> **EXERCISE DETAILS**:
In the listing that follows, locate the line containing "Politik, Gesellschaft, Nachhaltigkeit" and the line containing "Fit und aktiv im Alter". Retype exactly those two lines and every line between them, and nothing more.

> **RAW DATA**:
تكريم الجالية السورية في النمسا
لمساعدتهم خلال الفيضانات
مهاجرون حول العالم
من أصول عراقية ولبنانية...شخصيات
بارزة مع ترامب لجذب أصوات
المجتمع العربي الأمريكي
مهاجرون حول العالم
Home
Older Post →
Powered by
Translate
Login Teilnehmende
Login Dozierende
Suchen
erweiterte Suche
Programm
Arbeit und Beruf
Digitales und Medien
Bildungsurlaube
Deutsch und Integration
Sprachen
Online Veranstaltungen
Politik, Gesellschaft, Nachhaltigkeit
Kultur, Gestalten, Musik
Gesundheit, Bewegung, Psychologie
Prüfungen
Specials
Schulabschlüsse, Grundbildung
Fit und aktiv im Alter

==

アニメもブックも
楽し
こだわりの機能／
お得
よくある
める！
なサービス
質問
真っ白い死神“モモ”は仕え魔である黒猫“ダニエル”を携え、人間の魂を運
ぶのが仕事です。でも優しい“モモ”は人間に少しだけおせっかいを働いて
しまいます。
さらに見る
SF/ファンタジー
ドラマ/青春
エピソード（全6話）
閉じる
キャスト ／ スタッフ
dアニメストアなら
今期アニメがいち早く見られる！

> **SOLUTION FOR THIS EXERCISE**:
Politik, Gesellschaft, Nachhaltigkeit
Kultur, Gestalten, Musik
Gesundheit, Bewegung, Psychologie
Prüfungen
Specials
Schulabschlüsse, Grundbildung
Fit und aktiv im Alter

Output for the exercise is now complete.